The task: Beneath this task is a listing. Count its lines that contain "tindak" and answer with the number only.

[Records supplied]

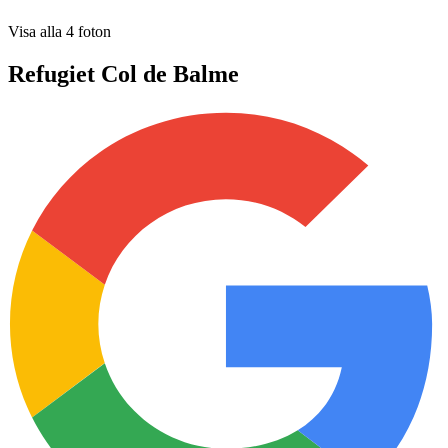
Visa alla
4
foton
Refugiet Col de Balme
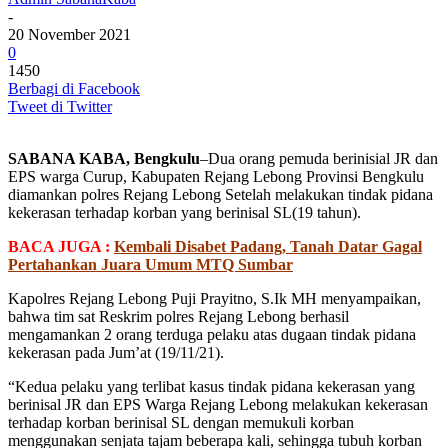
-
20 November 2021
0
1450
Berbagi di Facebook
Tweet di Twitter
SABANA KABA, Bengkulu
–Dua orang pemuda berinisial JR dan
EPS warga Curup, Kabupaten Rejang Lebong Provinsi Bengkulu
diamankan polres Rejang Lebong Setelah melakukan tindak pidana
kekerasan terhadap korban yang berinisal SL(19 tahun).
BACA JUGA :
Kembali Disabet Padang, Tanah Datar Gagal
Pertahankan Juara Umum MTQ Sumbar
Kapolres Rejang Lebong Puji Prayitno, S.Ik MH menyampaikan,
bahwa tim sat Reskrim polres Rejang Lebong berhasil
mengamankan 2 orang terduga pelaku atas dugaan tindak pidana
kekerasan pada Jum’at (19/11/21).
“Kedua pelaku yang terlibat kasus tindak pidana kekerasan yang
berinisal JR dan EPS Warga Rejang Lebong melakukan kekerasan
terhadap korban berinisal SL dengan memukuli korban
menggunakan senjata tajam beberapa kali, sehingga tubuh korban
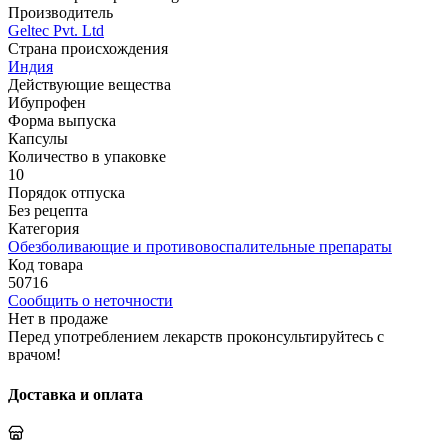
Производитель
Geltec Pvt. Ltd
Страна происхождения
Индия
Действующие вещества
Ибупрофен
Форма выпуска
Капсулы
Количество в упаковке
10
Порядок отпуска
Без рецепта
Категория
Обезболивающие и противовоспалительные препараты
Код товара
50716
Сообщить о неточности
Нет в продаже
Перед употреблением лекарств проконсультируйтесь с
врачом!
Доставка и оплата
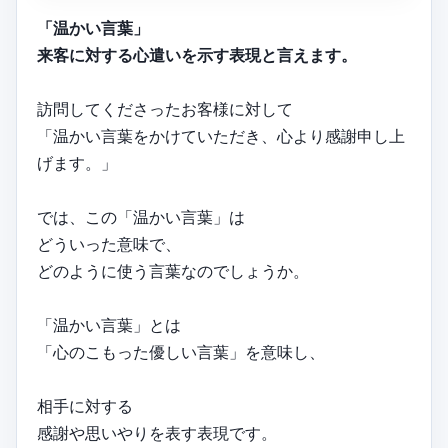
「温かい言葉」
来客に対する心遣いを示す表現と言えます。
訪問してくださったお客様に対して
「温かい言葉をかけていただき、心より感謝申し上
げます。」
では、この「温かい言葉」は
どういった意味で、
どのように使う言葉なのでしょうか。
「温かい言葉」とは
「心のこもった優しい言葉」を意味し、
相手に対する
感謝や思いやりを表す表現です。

[/Records supplied]

Solved exercise: 3